• _Task goal_
Please copy each line below that contains the string "made".
(Record extracts begins)
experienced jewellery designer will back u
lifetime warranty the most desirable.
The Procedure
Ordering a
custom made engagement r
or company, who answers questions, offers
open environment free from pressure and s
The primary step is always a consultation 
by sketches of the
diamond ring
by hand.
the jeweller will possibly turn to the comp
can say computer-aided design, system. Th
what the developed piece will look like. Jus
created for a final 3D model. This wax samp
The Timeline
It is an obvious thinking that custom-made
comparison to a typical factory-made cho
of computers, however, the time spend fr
(Record extracts ends)
(Record extracts begins)
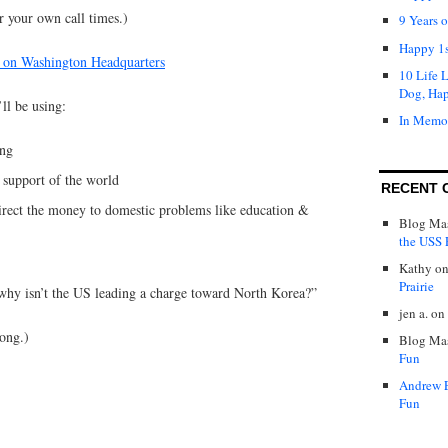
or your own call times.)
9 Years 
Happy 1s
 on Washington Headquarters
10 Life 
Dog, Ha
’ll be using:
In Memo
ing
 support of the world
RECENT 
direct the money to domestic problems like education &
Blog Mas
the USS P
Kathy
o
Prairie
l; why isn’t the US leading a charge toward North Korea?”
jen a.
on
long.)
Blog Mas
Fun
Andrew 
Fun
(Record extracts ends)
(Record extracts begins)
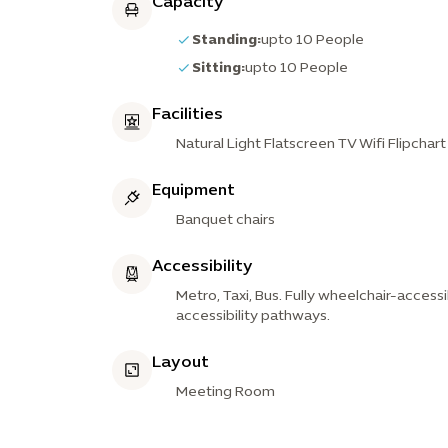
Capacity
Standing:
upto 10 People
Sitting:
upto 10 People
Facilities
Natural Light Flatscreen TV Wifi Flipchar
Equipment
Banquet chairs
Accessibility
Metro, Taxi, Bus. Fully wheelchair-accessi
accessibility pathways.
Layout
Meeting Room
(Record extracts ends)
• _Reply_
custom made engagement r
It is an obvious thinking that custom-made
comparison to a typical factory-made cho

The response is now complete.